Privacy breaches an increasing threat

Privacy breaches have been increasing in severity and regularity in recent years. The Australian Cyber Security Centre (ACSC) received over 76,000 cyber crime reports in the 2021-22 financial year. A 13% increase compared to the year before, representing a report every seven minutes. Currently small businesses are exempt from The Privacy Act 1988.

However, under proposed reforms – which the Federal government is currently consulting on and preparing draft legislation – small businesses are expected to lose their exemption and would be liable to steep fines and penalties for infringements or failure to comply.

But according to Zoho’s research, only 51.8% believe that their business understands its requirements in accordance with The Privacy Act 1988. Meanwhile one quarter (22.9%) say they do not understand the privacy requirements laid out in The Privacy Act 1988. The legislation concerns the collection, use, storage and disclosure of personal information.

Two thirds (64.5%) of Australian small businesses surveyed collect data about their customers and website visitors, which would bring them under the jurisdiction of the legislation. Over half (58.6%) communicate with their clients or customers about the data that they collect. But a very significant minority (41.4%) had not communicated with their customers. In total, one in five (19.7%) did not realise they had a responsibility to do so.

Fewer than half (46.2%) of respondents claim to know what to do if they fell victim to a privacy breach. Also, 40.3% had some idea of what to do, but 13.5% – equating to almost 350,000 businesses – claim to have ‘no idea’ what to do if they were the victim of a breach.

More than half of Aussie businesses use cookies

Much of the debate around data privacy centres on the use of ‘cookies’, which track and store user data on websites. Over half (57.5%) of respondents collect or use cookies on their business’ websites, applications, or software. Just 5.4% did not know if they collected data via cookies – which is lower than 35% of businesses in 2021 according to the report.

In total, 56.7% of businesses surveyed across the country fully understand the role of cookies, while a further 31.2% somewhat understand the characteristics. One in ten businesses (11.2%) said they did not understand, but were taking steps to learn.

What do the findings mean for business leaders?

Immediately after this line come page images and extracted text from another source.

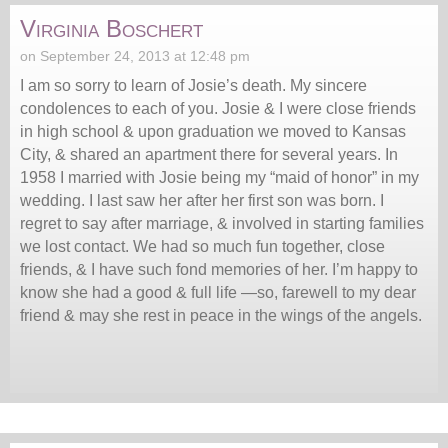
Virginia Boschert
on September 24, 2013 at 12:48 pm
I am so sorry to learn of Josie’s death. My sincere
condolences to each of you. Josie & I were close friends
in high school & upon graduation we moved to Kansas
City, & shared an apartment there for several years. In
1958 I married with Josie being my “maid of honor” in my
wedding. I last saw her after her first son was born. I
regret to say after marriage, & involved in starting families
we lost contact. We had so much fun together, close
friends, & I have such fond memories of her. I’m happy to
know she had a good & full life —so, farewell to my dear
friend & may she rest in peace in the wings of the angels.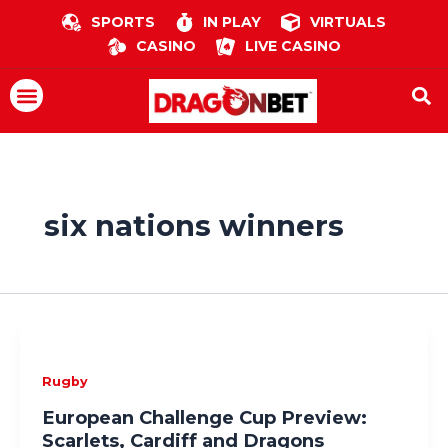
Skip
SPORTS
IN PLAY
VIRTUALS
to
CASINO
LIVE CASINO
content
Menu
six nations winners
Rugby
European Challenge Cup Preview:
Scarlets, Cardiff and Dragons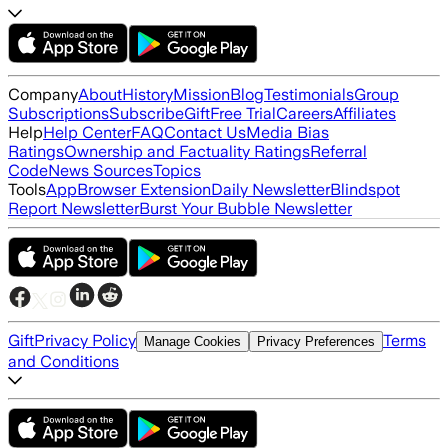
Company
About
History
Mission
Blog
Testimonials
Group
Subscriptions
Subscribe
Gift
Free Trial
Careers
Affiliates
Help
Help Center
FAQ
Contact Us
Media Bias
Ratings
Ownership and Factuality Ratings
Referral
Code
News Sources
Topics
Tools
App
Browser Extension
Daily Newsletter
Blindspot
Report Newsletter
Burst Your Bubble Newsletter
Gift
Privacy Policy
Terms
Manage Cookies
Privacy Preferences
and Conditions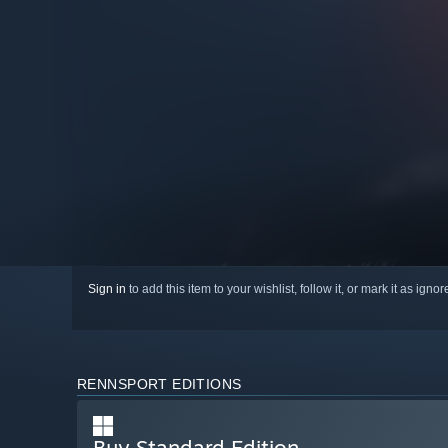
Sign in
to add this item to your wishlist, follow it, or mark it as igno
RENNSPORT EDITIONS
Buy Standard Edition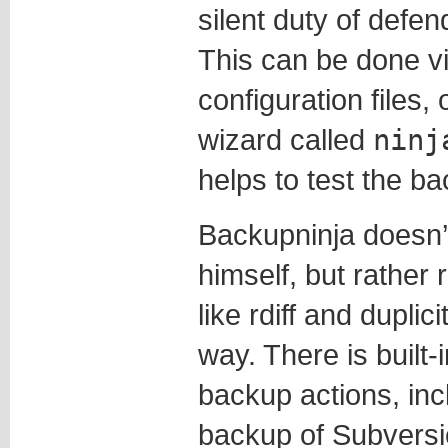
silent duty of defen
This can be done via
configuration files,
wizard called
ninj
helps to test the ba
Backupninja doesn’
himself, but rather 
like rdiff and duplic
way. There is built-
backup actions, incl
backup of Subversio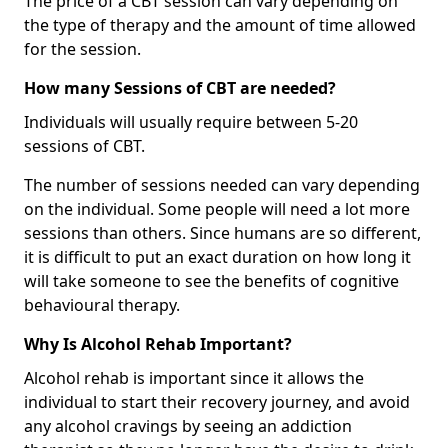
The price of a CBT session can vary depending on
the type of therapy and the amount of time allowed
for the session.
How many Sessions of CBT are needed?
Individuals will usually require between 5-20
sessions of CBT.
The number of sessions needed can vary depending
on the individual. Some people will need a lot more
sessions than others. Since humans are so different,
it is difficult to put an exact duration on how long it
will take someone to see the benefits of cognitive
behavioural therapy.
Why Is Alcohol Rehab Important?
Alcohol rehab is important since it allows the
individual to start their recovery journey, and avoid
any alcohol cravings by seeing an addiction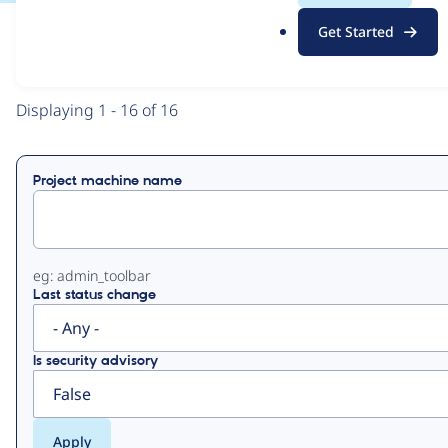
.
Get Started
o
View
Contribution Records
r
g
Primary
Displaying 1 - 16 of 16
tabs
Project machine name
eg: admin_toolbar
Last status change
Is security advisory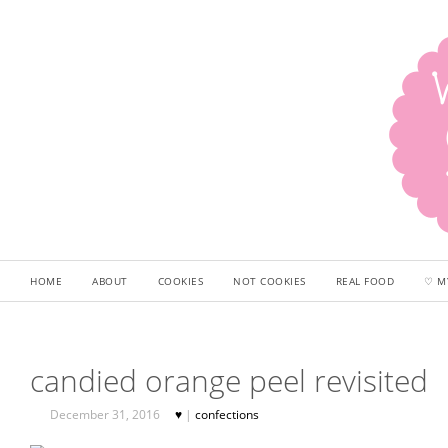
HOME
ABOUT
COOKIES
NOT COOKIES
REAL FOOD
♡ M
candied orange peel revisited
December 31, 2016
♥
|
confections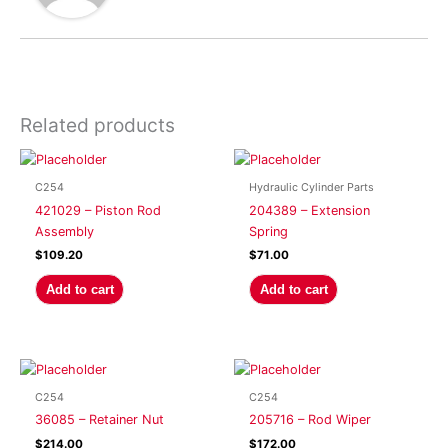
Related products
C254
Hydraulic Cylinder Parts
421029 – Piston Rod
204389 – Extension
Assembly
Spring
$
109.20
$
71.00
Add to cart
Add to cart
C254
C254
36085 – Retainer Nut
205716 – Rod Wiper
$
214.00
$
172.00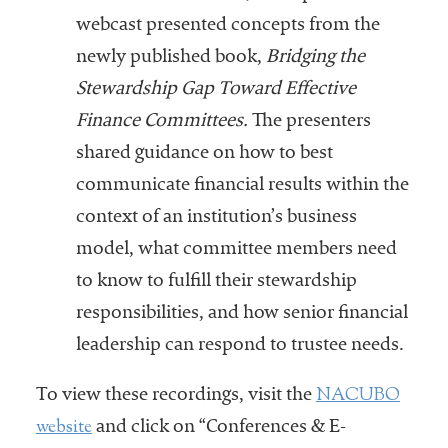
webcast presented concepts from the
newly published book,
Bridging the
Stewardship Gap Toward Effective
Finance Committees.
The presenters
shared guidance on how to best
communicate financial results within the
context of an institution’s business
model, what committee members need
to know to fulfill their stewardship
responsibilities, and how senior financial
leadership can respond to trustee needs.
NACUBO
To view these recordings, visit the
website
and click on “Conferences & E-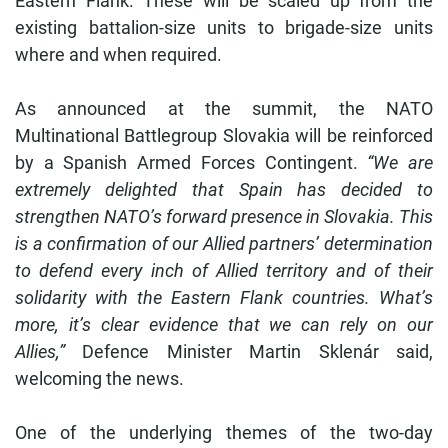
Eastern Flank. These will be scaled up from the
existing battalion-size units to brigade-size units
where and when required.
As announced at the summit, the NATO
Multinational Battlegroup Slovakia will be reinforced
by a Spanish Armed Forces Contingent.
“We are
extremely delighted that Spain has decided to
strengthen NATOʼs forward presence in Slovakia. This
is a confirmation of our Allied partnersʼ determination
to defend every inch of Allied territory and of their
solidarity with the Eastern Flank countries. Whatʼs
more, itʼs clear evidence that we can rely on our
Allies,”
Defence Minister Martin Sklenár said,
welcoming the news.
One of the underlying themes of the two-day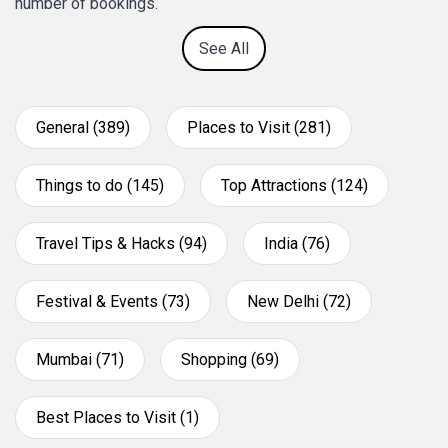
number of bookings.
See All
General (389)
Places to Visit (281)
Things to do (145)
Top Attractions (124)
Travel Tips & Hacks (94)
India (76)
Festival & Events (73)
New Delhi (72)
Mumbai (71)
Shopping (69)
Best Places to Visit (1)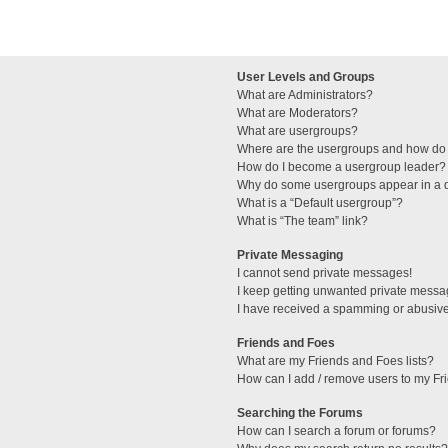
User Levels and Groups
What are Administrators?
What are Moderators?
What are usergroups?
Where are the usergroups and how do 
How do I become a usergroup leader?
Why do some usergroups appear in a di
What is a “Default usergroup”?
What is “The team” link?
Private Messaging
I cannot send private messages!
I keep getting unwanted private messa
I have received a spamming or abusive
Friends and Foes
What are my Friends and Foes lists?
How can I add / remove users to my Fri
Searching the Forums
How can I search a forum or forums?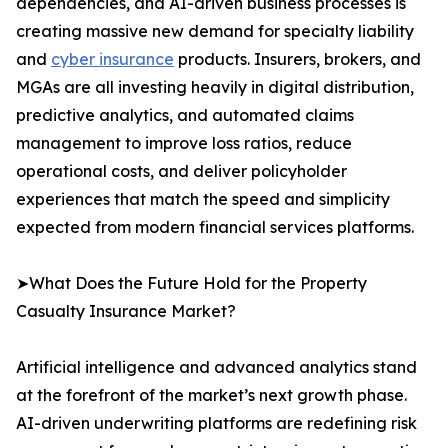
dependencies, and AI-driven business processes is
creating massive new demand for specialty liability
and
cyber insurance
products. Insurers, brokers, and
MGAs are all investing heavily in digital distribution,
predictive analytics, and automated claims
management to improve loss ratios, reduce
operational costs, and deliver policyholder
experiences that match the speed and simplicity
expected from modern financial services platforms.
➤What Does the Future Hold for the Property
Casualty Insurance Market?
Artificial intelligence and advanced analytics stand
at the forefront of the market’s next growth phase.
AI-driven underwriting platforms are redefining risk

“We work with Australian SMBs in various industries like healthcare, defence contractors, human intelligence, refugee resettlement programs, political organisations and more. Data privacy is a significant focus for them and their customers, and a responsibility they take very seriously,” said Matt Koopmans, CEO and Founder of Aurelian Group, a Zoho channel partner.

Matt Koopmans, Founder and Chief Executive Officer at Aurelian Group
Matt Koopmans, Founder and Chief Executive Officer at Aurelian Group

“There are many SMBs who think they’re too small to be at risk, and so aren’t making any efforts to protect their business or clients. It’s promising to see an increase in awareness in Zoho’s research, which we recognise in our clients. Awareness is the first step, it is time to put it into action. The threat to small business is real, and is exacerbated by complacency.”

“Regardless of upcoming legislation and consumers becoming more concerned about their data privacy, small businesses should ask themselves: ‘Does the data I collect have value for my business and my clients?’. If it doesn’t add value, it adds cost and risk,” Koopmans said.

“What you don’t keep, cannot be stolen. Only if the answer is ‘yes, this information is of value to my business operations’, small businesses must reduce risk for both them and their customers; have a clear policy outlining what client data is to be retained, what software or services are sanctioned to be used that can access that data,” Koopmans further added.

“Businesses shouldn’t use software that they don’t trust, be vigilant in vetting the vendors they do engage, educate their staff about best practice, communicate openly with their customers and put in place plans and policies to guide their response to a breach.”